I copied this below code from Stack Overflow's 404 Not Found Error Page.
# define v putchar
# define print(x)
main(){v(4+v(v(52)-4));return 0;}/*
#>+++++++4+[>++++++<-]>
++++.----.++++.*/
print(202*2);exit();
#define/*>.#*/exit()
The above code compiles fine and prints 404 on the console. I thought the statement print(202*2); is responsible for printing 404, but I am not right because changing the numbers in this statement also prints 404.
Could somebody help me to understand this code and how it prints 404?
Am posting the compilation output for your reference as there are comments saying this code doesn't compile. The file containing above code is Test.c.
gcc Test.c -o Test
Test.c:3:1: warning: return type defaults to ‘int’ [-Wimplicit-int]

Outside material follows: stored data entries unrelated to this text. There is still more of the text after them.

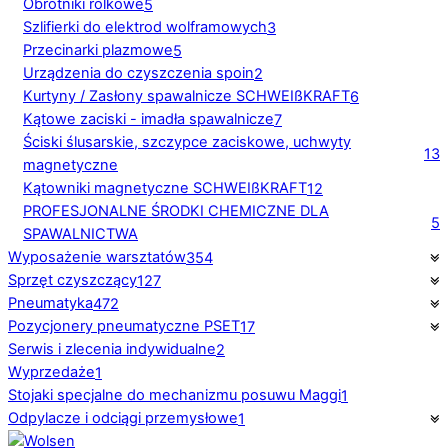
Obrotniki rolkowe
5
Szlifierki do elektrod wolframowych
3
Przecinarki plazmowe
5
Urządzenia do czyszczenia spoin
2
Kurtyny / Zasłony spawalnicze SCHWEIßKRAFT
6
Kątowe zaciski - imadła spawalnicze
7
Ściski ślusarskie, szczypce zaciskowe, uchwyty
13
magnetyczne
Kątowniki magnetyczne SCHWEIßKRAFT
12
PROFESJONALNE ŚRODKI CHEMICZNE DLA
5
SPAWALNICTWA
Wyposażenie warsztatów
354
Sprzęt czyszczący
127
Pneumatyka
472
Pozycjonery pneumatyczne PSET
17
Serwis i zlecenia indywidualne
2
Wyprzedaże
1
Stojaki specjalne do mechanizmu posuwu Maggi
1
Odpylacze i odciągi przemysłowe
1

main(){v(4+v(v(52)-4));return 0;}/* ^ Test.c: In function ‘main’:
Test.c:1:12: warning: implicit declaration of function ‘putchar’
[-Wimplicit-function-declaration] # define v putchar
^ Test.c:3:8: note: in expansion of macro ‘v’ main(){v(4+v(v(52)-4));return 0;}/*
^ Test.c: At top level: Test.c:6:14: warning: data definition has no type or storage class print(202*2);exit();
^ Test.c:6:14: warning: type defaults to ‘int’ in declaration of ‘exit’ [-Wimplicit-int] Test.c:6:14: warning:
conflicting types for built-in function ‘exit’
./Test
404
Cannot use a meta-question as dupe, so blatantly copying from the MSO answer.

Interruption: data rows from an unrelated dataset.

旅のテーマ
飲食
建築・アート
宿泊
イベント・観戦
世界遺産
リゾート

Since this is tagged c and mentioned "compiled", so just extracting the C part of it.
Credits: Mark Rushakoff is the original author of the polyglot.

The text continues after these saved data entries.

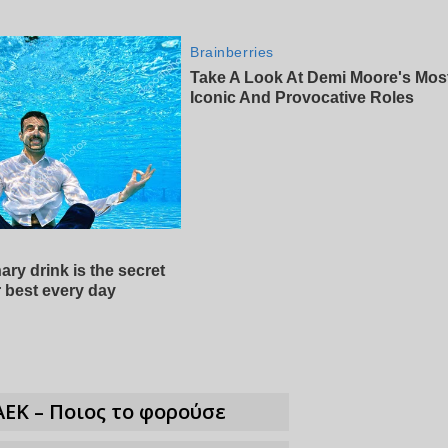
ΑΕΚ – Ποιος το φορούσε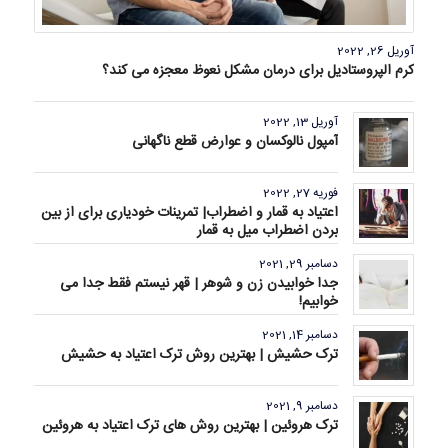
آوریل 26, 2022
کرم الپروستادیل برای درمان مشکل نعوظ معجزه می کند؟
آوریل 13, 2022
آمپول نالوکسان و عوارض قطع ناگهانی
فوریه 27, 2022
اعتیاد به قمار و اضطراب| تمرینات خودیاری برای از بین
بردن اضطراب میل به قمار
دسامبر 29, 2021
جدا خوابیدن زن و شوهر | قهر نیستم فقط جدا می
خوابیم!
دسامبر 14, 2021
ترک حشیش | بهترین روش ترک اعتیاد به حشیش
دسامبر 9, 2021
ترک هروئین | بهترین روش های ترک اعتیاد به هروئین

The C code is fairly easy to read, but even easier if you run it
through a preprocessor:
main(){putchar(4+putchar(putchar(52)-4));return 0;};exit();
Your standard main function is declared there, and exit is also
declared as a function with an implicit return type of int (exit
is effectively ignored).
putchar was used because you don't need any #include to use it;
you give it an integer argument and it puts the corresponding ASCII
character to stdout and returns the same value you gave it. So, we
put 52 (which is 4); then we subtract 4 and output 0; then we add
4 to output 4 again.
Also, a little more elboration, from [Cole Johnson's]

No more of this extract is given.